金 5,087円 (+27)

プラチナ 4,761円 (-17)

5/29、ニューヨーク市場の金相場は上伸。前日につけた約2週間半ぶりの安値から持ち直した。ドルの軟化やギリシャ金融支援協議をめぐる不透明感が支援材料。ただ早期の米利上げ観測が上値を押さえた。米利上げ観測を背景に、週間ベースでは2週間連続の下落となった。米東部時間午後2時33分(1833GMT)時点では0.3%高の1オンス=1190.70ドル。月間でみると0.6%高と小幅ながら2カ月連続の値上がり。

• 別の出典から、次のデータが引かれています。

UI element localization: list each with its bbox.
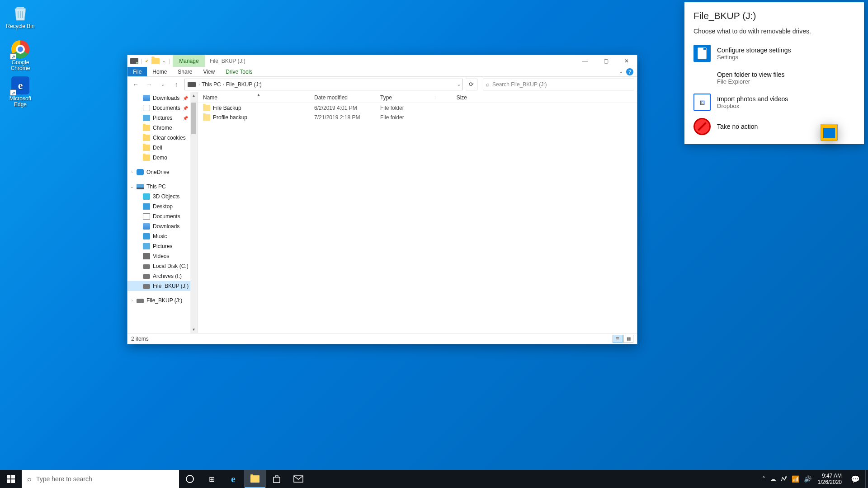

INTL・FCストーンのアナリスト、エドワード・メア氏は「金相場は最終的に、連邦準備制度理事会(FRB)が連続利上げを行うのではなく、一度利上げを実施した後で(次の利上げまで)しばらく待つということを織り込まなければならない」と指摘した。その上で「その場合、相場はやや上昇する反応を示すと思う」と語った。ドルはこの日、2015年1~3月期の実質GDP(国内総生産)改定値が、季節調整済み年率換算で前期比マイナスとなったことを受けて下落した。ドルは、FRBのイエレン議長が先週、年内に利上げに踏み切る意向を示したことを材料に3%近く上げていた。INGコモディティーズのアナリスト、ハザマ・カーン氏は「このところのドル高は、原油相場を下押しし、金も圧迫した」と話した。一方、ギリシャ支援協議に関しては、ギリシャ政府報道官は28日、6月1日までに国際融資団との合意を目指していると語った。他方、ユーロ圏当局者は合意まで程遠いとの認識を示し、国際通貨基金(IMF)はギリシャがユーロ圏を離脱する可能性があると考えていると伝えられた。スタンダード・チャータードのグローバル商品部門責任者、ポール・ホースネル氏は「(ギリシャ協議をめぐる不透明感で)金はそれほど値上がりしていないが、一方でドル高を考慮しても大きく下げていない」と述べた。東京貴金属の金相場は小幅続伸。終値は、中心限月の2016年4月先ぎりが前日比3円高の4721円、他の限月は変わらず~4円高。日中立ち会いは、ニューヨーク金が小高く引けた一方で、円は下げ一服となったことから、強弱材料の綱引きとなり、もちあいで始まった。その後は利益確定の売りに押されて弱含んだが、午後は為替が円安・ドル高へ振れたことから、引き締まった。終盤は再び整理売りが出て、伸び悩んだ。東京ゴールドスポット100は変わらずの4731円。銀は金になびいて小じっかり。変わらず~40銭高で終了した。白金は続落。中心限月16年4月先ぎりが14円安の4480円、ほかは6~17円安。NY白金安を受け売りが先行し、その後も弱含みに推移した。午後は円安を手掛かりに一時下げ渋ったが、終盤は整理売りが出て値を沈めた。パラジウムは期先3限月が、9~12円安と反落した。